Abstract
Approach-avoidance conflict arises when the drives to pursue reward and avoid harm are incompatible. Previous neuroimaging studies of approach-avoidance conflict have shown large variability in reported neuroanatomical correlates. These prior studies have generally neglected to account for potential sources of variability, such as individual differences in choice preferences and modeling of hemodynamic response during conflict. In the present study, we controlled for these limitations using a hierarchical Bayesian model (HBM). This enabled us to measure participant-specific per-trial estimates of conflict during an approach-avoidance task. We also employed a variable epoch method to identify brain structures specifically sensitive to conflict. In a sample of 28 human participants, we found that only a limited set of brain structures (inferior frontal gyrus, right dorsolateral prefrontal cortex and right pre-supplementary motor area) are specifically correlated with approach-avoidance conflict. These findings suggest that controlling for previous sources of variability increases the specificity of the neuroanatomical correlates of approach-avoidance conflict.

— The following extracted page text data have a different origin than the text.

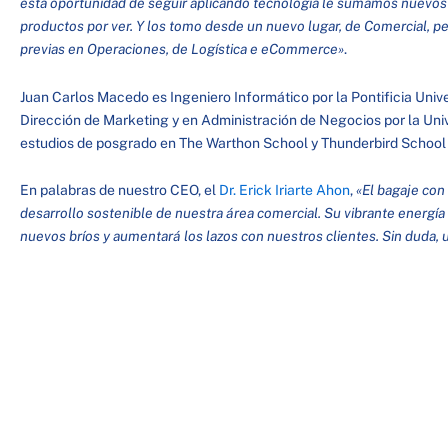
esta oportunidad de seguir aplicando tecnología le sumamos nuevos r
productos por ver. Y los tomo desde un nuevo lugar, de Comercial, p
previas en Operaciones, de Logística e eCommerce»
.
Juan Carlos Macedo es Ingeniero Informático por la Pontificia Univ
Dirección de Marketing y en Administración de Negocios por la Uni
estudios de posgrado en The Warthon School y Thunderbird Schoo
En palabras de nuestro CEO, el
Dr. Erick Iriarte Ahon
,
«El bagaje con 
desarrollo sostenible de nuestra área comercial. Su vibrante energía
nuevos bríos y aumentará los lazos con nuestros clientes. Sin duda, 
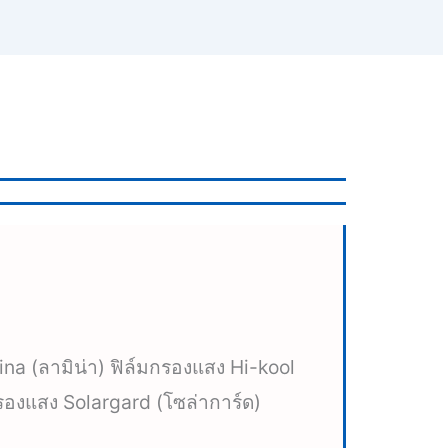
na (ลามิน่า) ฟิล์มกรองแสง Hi-kool
รองแสง Solargard (โซล่าการ์ด)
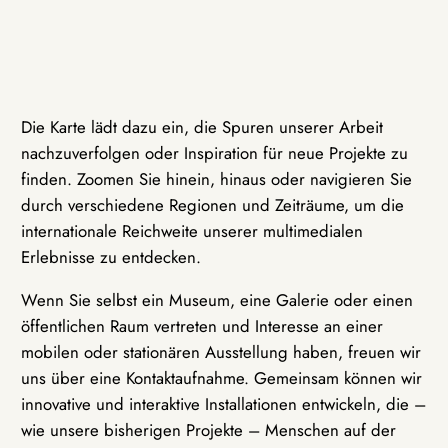
Die Karte lädt dazu ein, die Spuren unserer Arbeit
nachzuverfolgen oder Inspiration für neue Projekte zu
finden. Zoomen Sie hinein, hinaus oder navigieren Sie
durch verschiedene Regionen und Zeiträume, um die
internationale Reichweite unserer multimedialen
Erlebnisse zu entdecken.
Wenn Sie selbst ein Museum, eine Galerie oder einen
öffentlichen Raum vertreten und Interesse an einer
mobilen oder stationären Ausstellung haben, freuen wir
uns über eine Kontaktaufnahme. Gemeinsam können wir
innovative und interaktive Installationen entwickeln, die –
wie unsere bisherigen Projekte – Menschen auf der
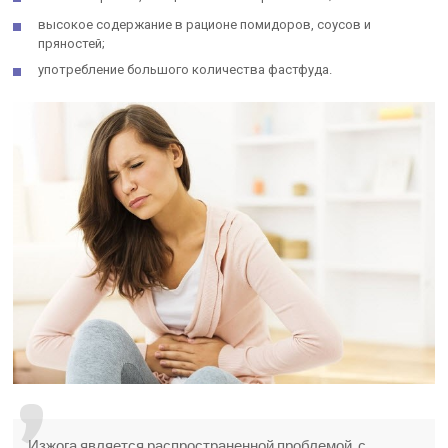
высокое содержание в рационе помидоров, соусов и
пряностей;
употребление большого количества фастфуда.
Изжога является распространенной проблемой, с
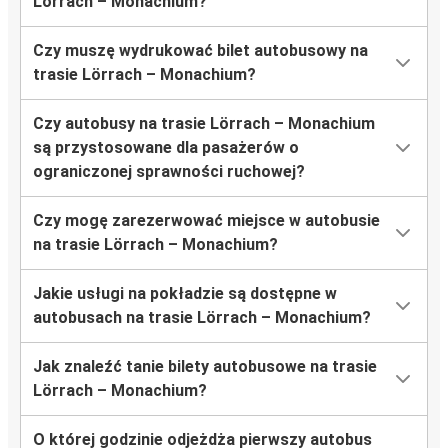
Lörrach – Monachium?
Czy muszę wydrukować bilet autobusowy na
trasie Lörrach – Monachium?
Czy autobusy na trasie Lörrach – Monachium
są przystosowane dla pasażerów o
ograniczonej sprawności ruchowej?
Czy mogę zarezerwować miejsce w autobusie
na trasie Lörrach – Monachium?
Jakie usługi na pokładzie są dostępne w
autobusach na trasie Lörrach – Monachium?
Jak znaleźć tanie bilety autobusowe na trasie
Lörrach – Monachium?
O której godzinie odjeżdża pierwszy autobus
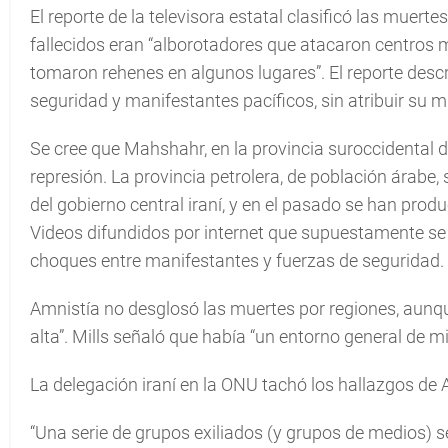
El reporte de la televisora estatal clasificó las muert
fallecidos eran “alborotadores que atacaron centros m
tomaron rehenes en algunos lugares”. El reporte desc
seguridad y manifestantes pacíficos, sin atribuir su m
Se cree que Mahshahr, en la provincia suroccidental
represión. La provincia petrolera, de población árabe
del gobierno central iraní, y en el pasado se han pro
Videos difundidos por internet que supuestamente se
choques entre manifestantes y fuerzas de seguridad.
Amnistía no desglosó las muertes por regiones, aunqu
alta”. Mills señaló que había “un entorno general de 
La delegación iraní en la ONU tachó los hallazgos de 
“Una serie de grupos exiliados (y grupos de medios) se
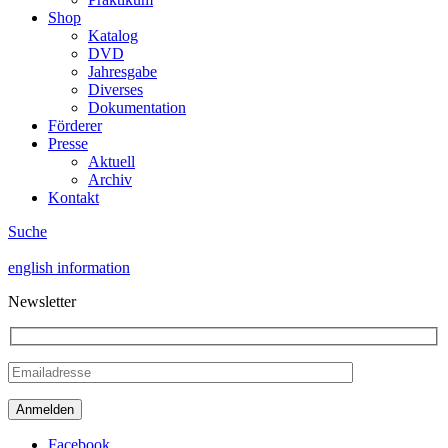
Shop
Katalog
DVD
Jahresgabe
Diverses
Dokumentation
Förderer
Presse
Aktuell
Archiv
Kontakt
Suche
english information
Newsletter
Facebook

Significance Statement Approach-avoidance conflict is implicated in many psychiatric syndromes. Previous fMRI studies of this important process have potential biases caused by overlooking individual differences in the evaluation of reward and threat in their analyses. We present a method to model individual differences in approach-avoidance conflict and demonstrate how to incorporate this model into fMRI analyses. We found our approach to have greater specificity than previous studies, which highlights the importance of capturing large variability in participant behavior.
Footnotes
Over the past three years, DAP has received consulting fees or honoraria from Akili Interactive Labs, Alkermes, BlackThorn Therapeutics, Boehringer Ingelheim, Compass, and Takeda, for activities unrelated to the current paper. No funding from these entities was used to support the current work, and all views expressed are solely those of the authors. All other authors report no biomedical financial interests.
This research was sponsored by the U.S. Army Research Office and Defense Advanced Research Projects Agency under Cooperative Agreement Number W911NF-14-2-0045. The views and conclusions contained in this document are those of the authors and should not be interpreted as representing the official policies, either expressed or implied, of the funding sources. Cluster computing resources made possible by Instrumentation Grants 1S10RR023401, 1S10RR019307, and 1S10RR023043, and facilities were funded by grant P41 EB015896. DAP was partially supported by R37 MH068376 and R01 MH101521. KKE was partially supported by NIH National Institute of Neurological Disorders and Stroke (NINDS) Training Program in Recovery and Restoration of CNS Health and Function (T32 NS100663-01).
This is an open-access article distributed under the terms of the Creative Commons Attribution 4.0 International license, which permits unrestricted use, distribution and reproduction in any medium provided that the original work is properly attributed.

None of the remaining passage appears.